The pair determination unit 15 determines a plurality of inference target pairs Ptag each of which is a combination of two pieces of section data extracted from the raw material data D1 on the basis of the first digest candidate information Idc1 generated by the first digest candidate selection unit 14. In this case, in the first example, the pair determination unit 15 determines the inference target pairs Ptag each of which is a combination of two pieces of section data randomly selected from the first digest candidates. In the second example, the pair determination unit 15 determines inference target pairs Ptag each of which is a combination of a piece of section data randomly selected from the first digest candidates and a piece of section data randomly selected from the non-first digest candidates.

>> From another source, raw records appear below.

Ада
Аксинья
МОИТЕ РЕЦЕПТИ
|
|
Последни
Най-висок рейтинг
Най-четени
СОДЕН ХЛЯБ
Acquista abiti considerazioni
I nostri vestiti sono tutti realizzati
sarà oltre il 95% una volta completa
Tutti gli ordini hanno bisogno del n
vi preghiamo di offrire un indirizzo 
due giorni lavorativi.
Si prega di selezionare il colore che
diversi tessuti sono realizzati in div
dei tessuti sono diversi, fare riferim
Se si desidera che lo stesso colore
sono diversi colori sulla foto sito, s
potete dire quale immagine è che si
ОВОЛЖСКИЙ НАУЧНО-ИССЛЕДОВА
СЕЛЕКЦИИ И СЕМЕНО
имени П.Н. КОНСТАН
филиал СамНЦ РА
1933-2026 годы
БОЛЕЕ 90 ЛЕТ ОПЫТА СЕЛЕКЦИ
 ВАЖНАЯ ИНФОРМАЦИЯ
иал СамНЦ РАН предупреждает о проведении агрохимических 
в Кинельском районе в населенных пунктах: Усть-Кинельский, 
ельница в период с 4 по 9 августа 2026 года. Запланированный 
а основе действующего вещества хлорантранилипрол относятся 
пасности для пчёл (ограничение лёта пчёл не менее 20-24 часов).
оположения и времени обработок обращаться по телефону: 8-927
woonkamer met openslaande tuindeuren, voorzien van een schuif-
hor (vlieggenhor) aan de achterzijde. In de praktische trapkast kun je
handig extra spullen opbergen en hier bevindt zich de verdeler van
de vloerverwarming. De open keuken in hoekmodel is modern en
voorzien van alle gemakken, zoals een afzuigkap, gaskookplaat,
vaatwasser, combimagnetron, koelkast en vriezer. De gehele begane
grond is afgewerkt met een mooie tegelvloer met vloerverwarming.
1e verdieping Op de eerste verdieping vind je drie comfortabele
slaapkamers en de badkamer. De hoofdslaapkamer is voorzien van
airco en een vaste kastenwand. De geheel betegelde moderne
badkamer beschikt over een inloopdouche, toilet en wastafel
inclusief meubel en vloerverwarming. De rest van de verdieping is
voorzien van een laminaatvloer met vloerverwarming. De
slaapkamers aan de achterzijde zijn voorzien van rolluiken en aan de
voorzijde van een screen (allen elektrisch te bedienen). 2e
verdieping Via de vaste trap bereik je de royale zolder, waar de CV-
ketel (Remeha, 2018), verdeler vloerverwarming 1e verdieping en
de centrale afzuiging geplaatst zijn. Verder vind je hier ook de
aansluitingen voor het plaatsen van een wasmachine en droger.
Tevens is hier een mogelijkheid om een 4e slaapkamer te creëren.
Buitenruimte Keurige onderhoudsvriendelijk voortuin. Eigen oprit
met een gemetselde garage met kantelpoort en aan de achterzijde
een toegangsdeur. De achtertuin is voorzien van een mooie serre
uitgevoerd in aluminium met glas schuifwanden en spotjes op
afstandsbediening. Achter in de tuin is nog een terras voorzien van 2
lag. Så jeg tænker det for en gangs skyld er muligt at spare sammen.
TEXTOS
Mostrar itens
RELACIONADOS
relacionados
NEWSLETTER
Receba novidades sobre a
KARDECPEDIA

Then, the pair determination unit 15 supplies the determined inference target pairs Ptag to the relevance degree calculation unit 16.

The pair determination unit 15 may limit the inference target pairs Ptag by the method described below in order to reduce the entire processing load of the information processing device 1. For example, the pair determination unit 15 may determine an inference target pair Ptag to be two pieces of section data between which the difference of the corresponding playback time is within a predetermined time difference. In another example, the pair determination unit 15 may determine the inference target pairs Ptag selected from only a plurality of section data which are extracted from the raw material data D1 at predetermined time intervals. In yet another example, the pair determination unit 15 may apply an arbitrary clustering method to a plurality of section data to perform the classification, and determine the inference target pairs Ptag selected from only a plurality of section data belonging to a predetermined class.

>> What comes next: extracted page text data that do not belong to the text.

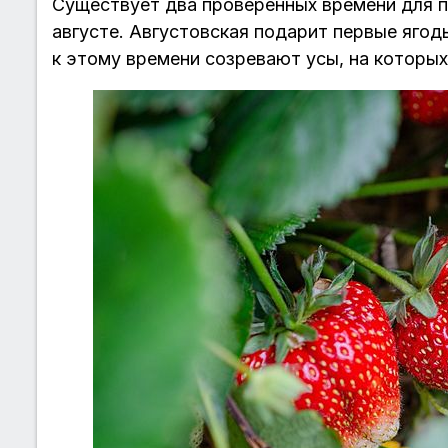
Существует два проверенных времени для по
августе. Августовская подарит первые ягод
к этому времени созревают усы, на котор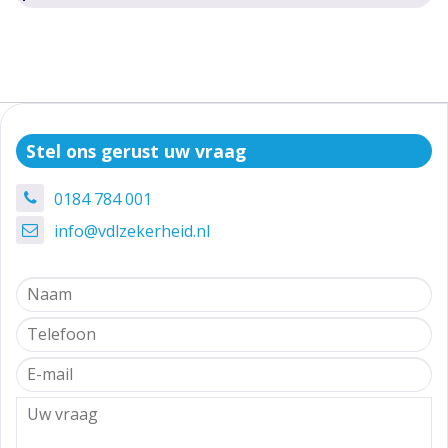
Stel ons gerust uw vraag
0184 784 001
info@vdlzekerheid.nl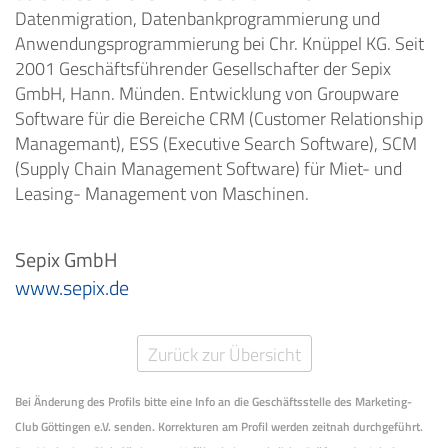
Datenmigration, Datenbankprogrammierung und
Anwendungsprogrammierung bei Chr. Knüppel KG. Seit
2001 Geschäftsführender Gesellschafter der Sepix
GmbH, Hann. Münden. Entwicklung von Groupware
Software für die Bereiche CRM (Customer Relationship
Managemant), ESS (Executive Search Software), SCM
(Supply Chain Management Software) für Miet- und
Leasing- Management von Maschinen.
Sepix GmbH
www.sepix.de
Zurück zur Übersicht
Bei Änderung des Profils bitte eine Info an die Geschäftsstelle des Marketing-
Club Göttingen e.V. senden. Korrekturen am Profil werden zeitnah durchgeführt.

The relevance degree calculation unit 16 calculates the degree of relevance for each of the inference target pairs Ptag supplied from the pair determination unit 15. In this case, the relevance degree calculation unit 16 configures the relevance degree inference engine by referring to the relevance degree inference engine information D2, and sequentially inputs the inference target pair Ptag acquired from the pair determination unit 15 to the relevance degree inference engine, thereby calculating the degree relevance degree with respect to each of the inference target pairs Ptag. The relevance degree calculation unit 16 supplies information (also referred to as “relevance degree information Ia”) indicating the calculated degree of relevance to the second digest candidate selection unit 17.

The second digest candidate selection unit 17 selects the second digest candidates based on the relevance degree information Ia supplied from the relevance degree calculation unit 16. The second digest candidate selection unit 17 supplies information (also referred to as “second digest candidate information Idc2”) relating to the selected second digest candidates to the output control unit 18. Here, the second digest candidate information Idc2 may include section data itself serving as a second digest candidate, or may include time information (information indicating the playback time in the raw material data D1) indicative of the playback time of the section data serving as a second digest candidate.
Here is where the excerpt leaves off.